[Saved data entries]

--------------------

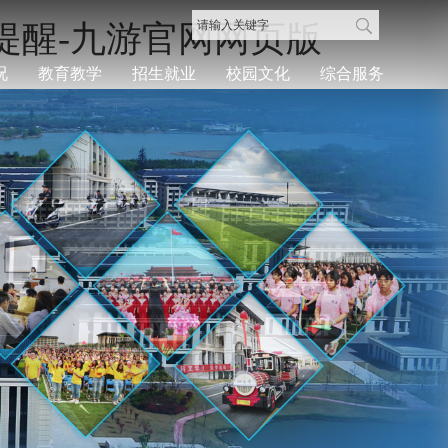
提醒-九游官网网页版
况
教育教学
招生就业
校园文化
综合服务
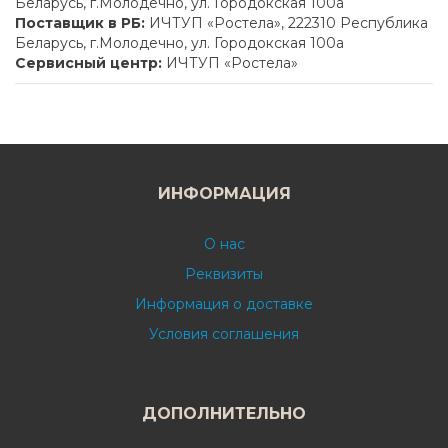
Беларусь, г.Молодечно, ул. Городокская 100а
Поставщик в РБ:
ИЧТУП «Ростела», 222310 Республика
Беларусь, г.Молодечно, ул. Городокская 100а
Сервисный центр:
ИЧТУП «Ростела»
ИНФОРМАЦИЯ
О нас
Реквизиты
Информация о доставке
Условия соглашения
ДОПОЛНИТЕЛЬНО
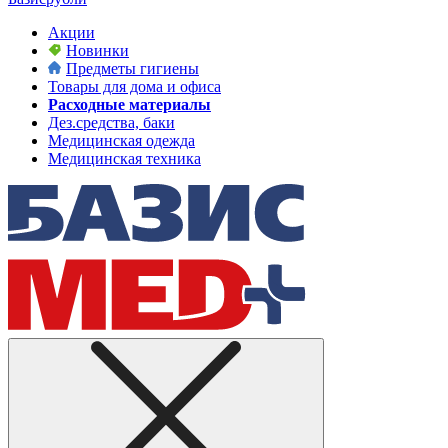
Акции
Новинки
Предметы гигиены
Товары для дома и офиса
Расходные материалы
Дез.средства, баки
Медицинская одежда
Медицинская техника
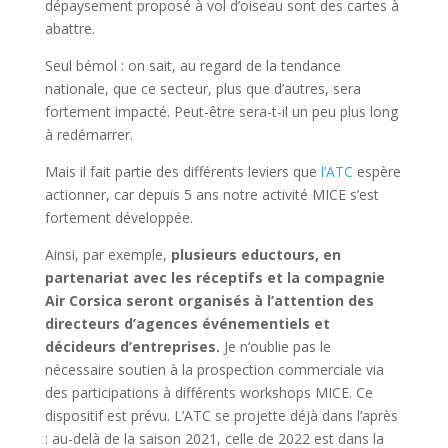
dépaysement proposé à vol d’oiseau sont des cartes à
abattre.
Seul bémol : on sait, au regard de la tendance
nationale, que ce secteur, plus que d’autres, sera
fortement impacté. Peut-être sera-t-il un peu plus long
à redémarrer.
Mais il fait partie des différents leviers que
l’ATC
espère
actionner, car depuis 5 ans notre activité MICE s’est
fortement développée.
Ainsi, par exemple,
plusieurs eductours, en
partenariat avec les réceptifs et la compagnie
Air Corsica seront organisés à l’attention des
directeurs d’agences événementiels et
décideurs d’entreprises.
Je n’oublie pas le
nécessaire soutien à la prospection commerciale via
des participations à différents workshops MICE. Ce
dispositif est prévu. L’ATC se projette déjà dans l’après
: au-delà de la saison 2021, celle de 2022 est dans la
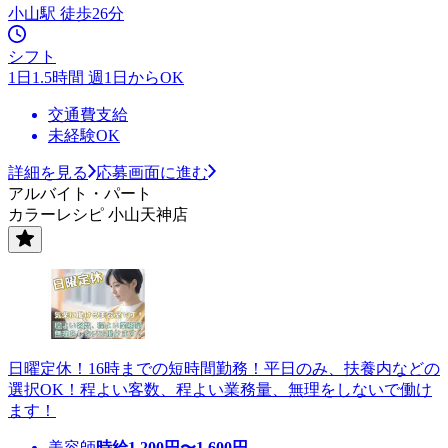
小山駅 徒歩26分
シフト
1日1.5時間 週1日からOK
交通費支給
未経験OK
詳細を見る
応募画面に進む
アルバイト・パート
カラーレシピ 小山天神店
日曜定休！16時までの短時間勤務！平日のみ、扶養内などの
選択OK！程よい客数、程よい業務量、無理をしないで働け
ます！
美容師
時給
1,200
円〜
1,600
円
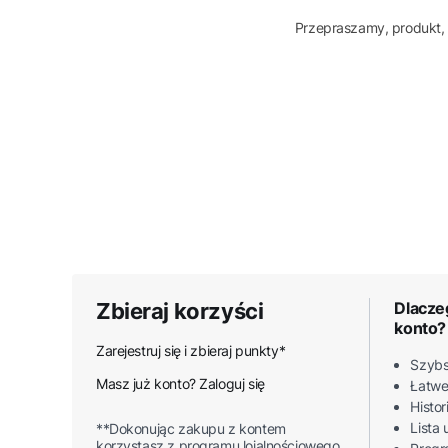
Przepraszamy, produkt, 
Zbieraj korzyści
Dlacze
konto?
Zarejestruj się i zbieraj punkty*
Szybs
Masz już konto? Zaloguj się
Łatwe
Histo
Lista
**Dokonując zakupu z kontem
korzystasz z programu lojalnościowego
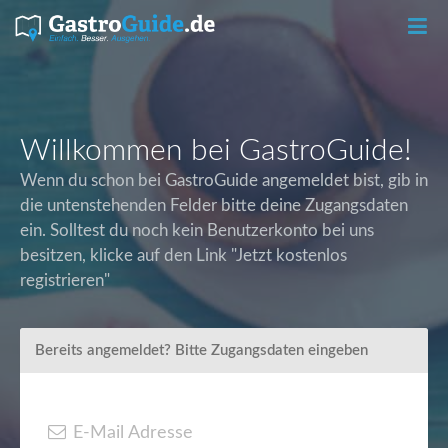
T
o
Willkommen bei GastroGuide!
Wenn du schon bei GastroGuide angemeldet bist, gib in
g
die untenstehenden Felder bitte deine Zugangsdaten
ein. Solltest du noch kein Benutzerkonto bei uns
g
besitzen, klicke auf den Link "Jetzt kostenlos
registrieren"
l
e
Bereits angemeldet? Bitte Zugangsdaten eingeben
n
E-Mail Adresse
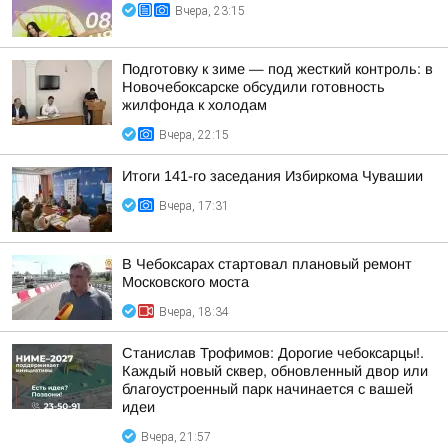
Вчера, 23:15
Подготовку к зиме — под жесткий контроль: в
Новочебоксарске обсудили готовность
жилфонда к холодам
Вчера, 22:15
Итоги 141-го заседания Избиркома Чувашии
Вчера, 17:31
В Чебоксарах стартовал плановый ремонт
Московского моста
Вчера, 18:34
Станислав Трофимов: Дорогие чебоксарцы!.
Каждый новый сквер, обновленный двор или
благоустроенный парк начинается с вашей
идеи
Вчера, 21:57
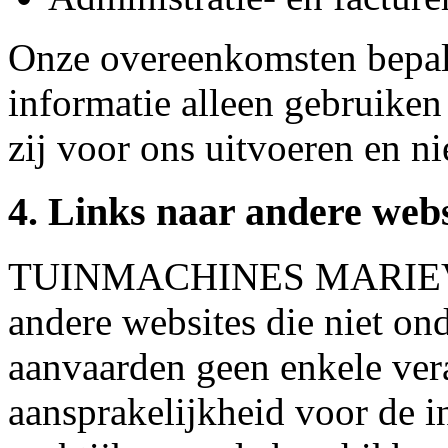
Onze overeenkomsten bepale
informatie alleen gebruiken
zij voor ons uitvoeren en ni
4. Links naar andere webs
TUINMACHINES MARIEVOET
andere websites die niet on
aanvaarden geen enkele ver
aansprakelijkheid voor de i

--------------------

## WORK ITEM
Each record should be printed exactly as it appears, leaving the pictures out.

## TASK ANSWER
提醒-九游官网网页版
况
教育教学
招生就业
校园文化
综合服务
Беларусь, г.Молодечно, ул. Городокская 100а
Поставщик в РБ:
ИЧТУП «Ростела», 222310 Республика
Беларусь, г.Молодечно, ул. Городокская 100а
Сервисный центр:
ИЧТУП «Ростела»
ИНФОРМАЦИЯ
О нас
Реквизиты
Информация о доставке
Условия соглашения
ДОПОЛНИТЕЛЬНО
Акции
Новинки
Предметы гигиены
Товары для дома и офиса
Расходные материалы
Дез.средства, баки
Медицинская одежда
Медицинская техника
dépaysement proposé à vol d’oiseau sont des cartes à
abattre.
Seul bémol : on sait, au regard de la tendance
nationale, que ce secteur, plus que d’autres, sera
fortement impacté. Peut-être sera-t-il un peu plus long
à redémarrer.
Mais il fait partie des différents leviers que
l’ATC
espère
actionner, car depuis 5 ans notre activité MICE s’est
fortement développée.
Ainsi, par exemple,
plusieurs eductours, en
partenariat avec les réceptifs et la compagnie
Air Corsica seront organisés à l’attention des
directeurs d’agences événementiels et
décideurs d’entreprises.
Je n’oublie pas le
nécessaire soutien à la prospection commerciale via
des participations à différents workshops MICE. Ce
dispositif est prévu. L’ATC se projette déjà dans l’après
: au-delà de la saison 2021, celle de 2022 est dans la
小山駅 徒歩26分
シフト
1日1.5時間 週1日からOK
交通費支給
未経験OK
詳細を見る
応募画面に進む
アルバイト・パート
カラーレシピ 小山天神店
日曜定休！16時までの短時間勤務！平日のみ、扶養内などの
選択OK！程よい客数、程よい業務量、無理をしないで働け
ます！
美容師
時給
1,200
円〜
1,600
円
Przepraszamy, produkt, 
Zbieraj korzyści
Dlacze
konto?
Zarejestruj się i zbieraj punkty*
Szybs
Masz już konto? Zaloguj się
Łatwe
Histo
Lista
**Dokonując zakupu z kontem
korzystasz z programu lojalnościowego
T
o
Willkommen bei GastroGuide!
Wenn du schon bei GastroGuide angemeldet bist, gib in
g
die untenstehenden Felder bitte deine Zugangsdaten
ein. Solltest du noch kein Benutzerkonto bei uns
g
besitzen, klicke auf den Link "Jetzt kostenlos
registrieren"
l
e
Bereits angemeldet? Bitte Zugangsdaten eingeben
n
E-Mail Adresse
Вчера, 23:15
Подготовку к зиме — под жесткий контроль: в
Новочебоксарске обсудили готовность
жилфонда к холодам
Вчера, 22:15
Итоги 141-го заседания Избиркома Чувашии
Вчера, 17:31
В Чебоксарах стартовал плановый ремонт
Московского моста
Вчера, 18:34
Станислав Трофимов: Дорогие чебоксарцы!.
Каждый новый сквер, обновленный двор или
благоустроенный парк начинается с вашей
идеи
Вчера, 21:57
Onze overeenkomsten bepale
informatie alleen gebruiken
zij voor ons uitvoeren en ni
4. Links naar andere webs
TUINMACHINES MARIEVOET
andere websites die niet on
aanvaarden geen enkele ver
aansprakelijkheid voor de i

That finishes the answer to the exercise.